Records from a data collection
%%

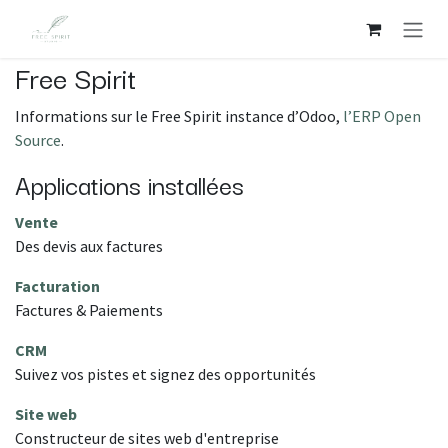
Se rendre au contenu
Free Spirit
Informations sur le Free Spirit instance d’Odoo,
l’ERP Open
Source
.
Applications installées
Vente
Des devis aux factures
Facturation
Factures & Paiements
CRM
Suivez vos pistes et signez des opportunités
Site web
Constructeur de sites web d'entreprise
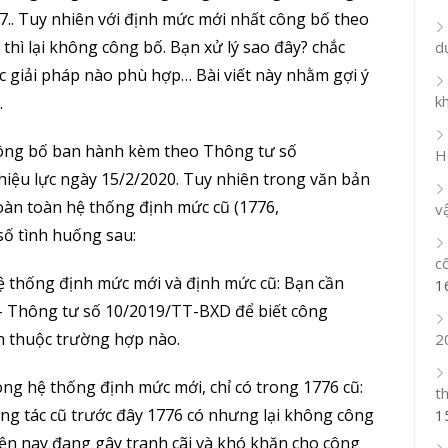
7.. Tuy nhiên với định mức mới nhất công bố theo
hì lại không công bố. Bạn xử lý sao đây? chắc
d
c giải pháp nào phù hợp… Bài viết này nhằm gợi ý
kh
.
công bố ban hành kèm theo Thông tư số
H
iệu lực ngày 15/2/2020. Tuy nhiên trong văn bản
oàn toàn hệ thống định mức cũ (1776,
v
 số tình huống sau:
c
ệ thống định mức mới và định mức cũ: Bạn cần
1
 Thông tư số 10/2019/TT-BXD để biết công
n thuộc trường hợp nào.
2
ong hệ thống định mức mới, chỉ có trong 1776 cũ:
t
ng tác cũ trước đây 1776 có nhưng lại không công
1
iện nay đang gây tranh cãi và khó khăn cho công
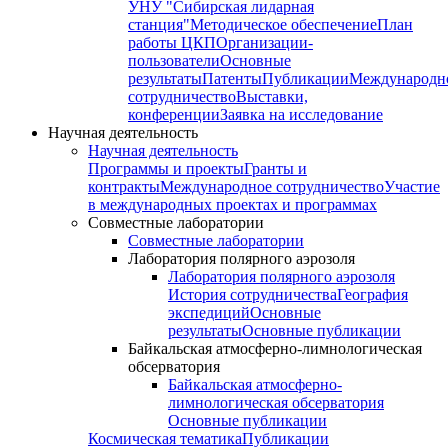
УНУ "Сибирская лидарная
станция"
Методическое обеспечение
План
работы ЦКП
Организации-
пользователи
Основные
результаты
Патенты
Публикации
Международн
сотрудничество
Выставки,
конференции
Заявка на исследование
Научная деятельность
Научная деятельность
Программы и проекты
Гранты и
контракты
Международное сотрудничество
Участие
в международных проектах и программах
Совместные лаборатории
Совместные лаборатории
Лаборатория полярного аэрозоля
Лаборатория полярного аэрозоля
История сотрудничества
География
экспедиций
Основные
результаты
Основные публикации
Байкальская атмосферно-лимнологическая
обсерватория
Байкальская атмосферно-
лимнологическая обсерватория
Основные публикации
Космическая тематика
Публикации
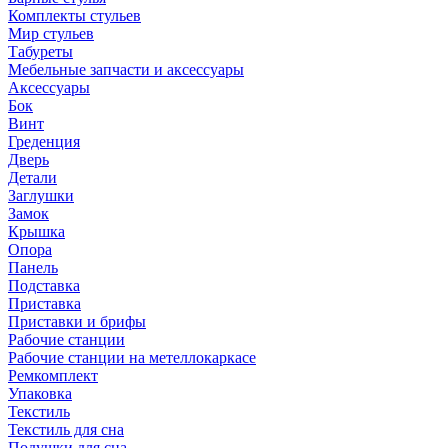
Комплекты стульев
Мир стульев
Табуреты
Мебельные запчасти и аксессуары
Аксессуары
Бок
Винт
Греденция
Дверь
Детали
Заглушки
Замок
Крышка
Опора
Панель
Подставка
Приставка
Приставки и брифы
Рабочие станции
Рабочие станции на метеллокаркасе
Ремкомплект
Упаковка
Текстиль
Текстиль для сна
Подушки для сна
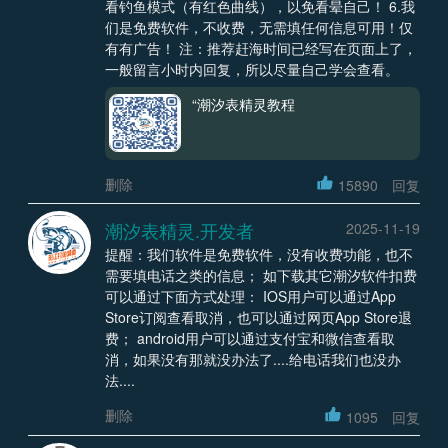
看钓鱼模式（有红色曲线），以免看晕自己！ 6.我
们是免费软件，不收费，无需填任何信息可用！仅
有有广告！ 注：推荐赶海时间已经写在页面上了，
一般留言小时内回复，所以尽量自己学会查看。
“潮汐表精灵教程
删除
15890
回复
潮汐表精灵.开发者
2025-11-19
提醒：我们软件是免费软件，没有收费功能，也不
需要填电话之类的信息； 如下载其它潮汐软件扣费
可以通过下面方式处理： IOS用户可以通过App
Store订阅查看取消，也可以通过网页App Store退
费； android用户可以通过支付宝和微信查看取
消，如果没有那就没办法了....给电话我们也没办
法....
删除
1095
回复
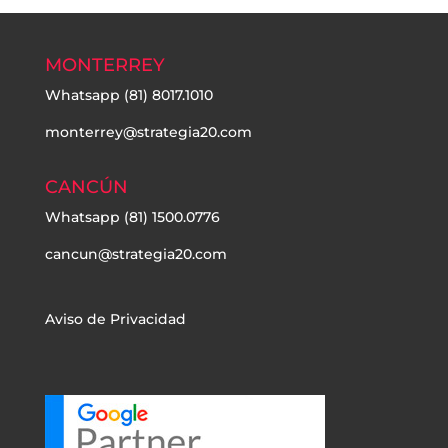
MONTERREY
Whatsapp
(81) 8017.1010
monterrey@strategia20.com
CANCÚN
Whatsapp
(81) 1500.0776
cancun@strategia20.com
Aviso de Privacidad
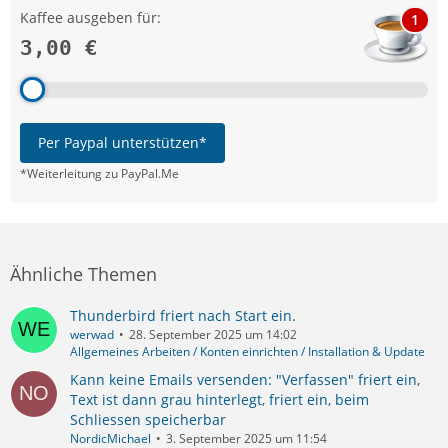
Kaffee ausgeben für:
1
3,00 €
Per Paypal unterstützen*
*Weiterleitung zu PayPal.Me
Ähnliche Themen
Thunderbird friert nach Start ein.
werwad
28. September 2025 um 14:02
Allgemeines Arbeiten / Konten einrichten / Installation & Update
Kann keine Emails versenden: "Verfassen" friert ein,
Text ist dann grau hinterlegt, friert ein, beim
Schliessen speicherbar
NordicMichael
3. September 2025 um 11:54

%%

Exercise brief
Should the entries hold any pictures, please omit those and print the remaining text exactly.

Answer space
Se rendre au contenu
Free Spirit
Informations sur le Free Spirit instance d’Odoo,
l’ERP Open
Source
.
Applications installées
Vente
Des devis aux factures
Facturation
Factures & Paiements
CRM
Suivez vos pistes et signez des opportunités
Site web
Constructeur de sites web d'entreprise
7.. Tuy nhiên với định mức mới nhất công bố theo
hì lại không công bố. Bạn xử lý sao đây? chắc
d
c giải pháp nào phù hợp… Bài viết này nhằm gợi ý
kh
.
công bố ban hành kèm theo Thông tư số
H
iệu lực ngày 15/2/2020. Tuy nhiên trong văn bản
oàn toàn hệ thống định mức cũ (1776,
v
 số tình huống sau:
c
ệ thống định mức mới và định mức cũ: Bạn cần
1
 Thông tư số 10/2019/TT-BXD để biết công
n thuộc trường hợp nào.
2
ong hệ thống định mức mới, chỉ có trong 1776 cũ:
t
ng tác cũ trước đây 1776 có nhưng lại không công
1
iện nay đang gây tranh cãi và khó khăn cho công
УНУ "Сибирская лидарная
станция"
Методическое обеспечение
План
работы ЦКП
Организации-
пользователи
Основные
результаты
Патенты
Публикации
Международн
сотрудничество
Выставки,
конференции
Заявка на исследование
Научная деятельность
Научная деятельность
Программы и проекты
Гранты и
контракты
Международное сотрудничество
Участие
в международных проектах и программах
Совместные лаборатории
Совместные лаборатории
Лаборатория полярного аэрозоля
Лаборатория полярного аэрозоля
История сотрудничества
География
экспедиций
Основные
результаты
Основные публикации
Байкальская атмосферно-лимнологическая
обсерватория
Байкальская атмосферно-
лимнологическая обсерватория
Основные публикации
Космическая тематика
Публикации
Комплекты стульев
Мир стульев
Табуреты
Мебельные запчасти и аксессуары
Аксессуары
Бок
Винт
Греденция
Дверь
Детали
Заглушки
Замок
Крышка
Опора
Панель
Подставка
Приставка
Приставки и брифы
Рабочие станции
Рабочие станции на метеллокаркасе
Ремкомплект
Упаковка
Текстиль
Текстиль для сна
Подушки для сна
看钓鱼模式（有红色曲线），以免看晕自己！ 6.我
们是免费软件，不收费，无需填任何信息可用！仅
有有广告！ 注：推荐赶海时间已经写在页面上了，
一般留言小时内回复，所以尽量自己学会查看。
“潮汐表精灵教程
删除
15890
回复
潮汐表精灵.开发者
2025-11-19
提醒：我们软件是免费软件，没有收费功能，也不
需要填电话之类的信息； 如下载其它潮汐软件扣费
可以通过下面方式处理： IOS用户可以通过App
Store订阅查看取消，也可以通过网页App Store退
费； android用户可以通过支付宝和微信查看取
消，如果没有那就没办法了....给电话我们也没办
法....
删除
1095
回复
MONTERREY
Whatsapp
(81) 8017.1010
monterrey@strategia20.com
CANCÚN
Whatsapp
(81) 1500.0776
cancun@strategia20.com
Aviso de Privacidad
Kaffee ausgeben für:
1
3,00 €
Per Paypal unterstützen*
*Weiterleitung zu PayPal.Me
Ähnliche Themen
Thunderbird friert nach Start ein.
werwad
28. September 2025 um 14:02
Allgemeines Arbeiten / Konten einrichten / Installation & Update
Kann keine Emails versenden: "Verfassen" friert ein,
Text ist dann grau hinterlegt, friert ein, beim
Schliessen speicherbar
NordicMichael
3. September 2025 um 11:54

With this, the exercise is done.